(NEW YORK) -- One person has died after a helicopter spun out of control over New York City's East River and plunged into the water and quickly sank.
Four people were immediately pulled ashore while a search continued for the fifth passenger. Rescue personnel immediately began performing heart compressions on one of the individuals initially pulled from the water and who appeared to be unconscious.
The final passenger was recovered more than two hours after the crash at 5 p.m. and pronounced dead.
Two women were taken to Bellevue Hospital and one man was taken to New York University Hospital and was listed in serious condition.
Officials said the passengers were from Britain.
The Bell 206 helicopter took off from a heliport at 34th Street. Joy Garnett told WABC-TV that she saw the chopper lift off and almost immediately begin to spin around several times and then plunge into the river.
"He took off and spun," one official said. The pilot tried to turn it about and land, but he missed by 40 feet, officials said. The chopper landed in 50 feet of water and sank within minutes.
"Whoever was on hand, people that work here, were throwing things in to them, but the (helicopter) was upside down, its pontoons in the air," Garnett said. "We could only see two figures clutching onto the pontoons and it took about five minutes for it to sink."
Garnett said the onlookers on the dock called 911.

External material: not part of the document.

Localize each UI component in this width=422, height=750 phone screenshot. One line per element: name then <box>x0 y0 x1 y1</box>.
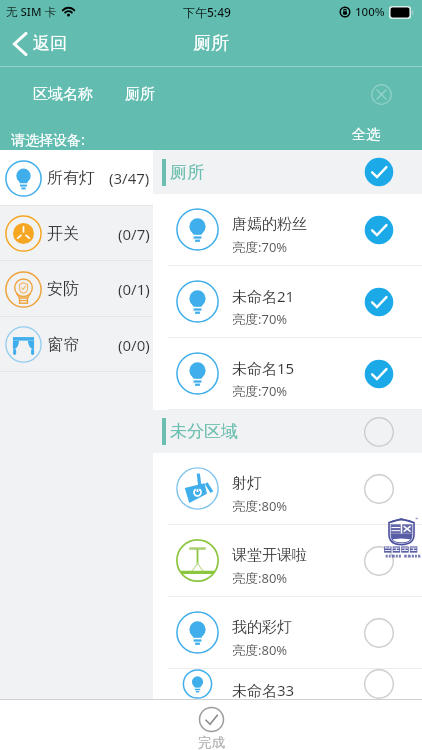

The pilot was identified as Paul Dudley, ABC News has learned. Dudley made a spectacular emergency landing in a Brooklyn park in 2006 when a Cessna 172 he was piloting had engine trouble. In that landing, no one was injured.
Dudley, who was rescued from the East River, is the manager at the Linden, N.J., airport. He flew his chopper to the helipad at East 34th Street to pick up his four passengers, officials said.
The chopper went down about 3:20 p.m. and within 10 minutes rescue divers were in the murky water searching for survivors, officials said.
Ten boats from the New York police and fire departments as well as the Coast Guard and a helicopter were part of the search and rescue scuba teams in the water. Some ferry service on the East River was suspended during the search.
Officials from the Federal Aviation Administration and the National Transportation Safety Board were on the way to investigate the crash.
Helicopters that fly under 1,000 feet are not in contact air traffic controllers and don't file a flight plan.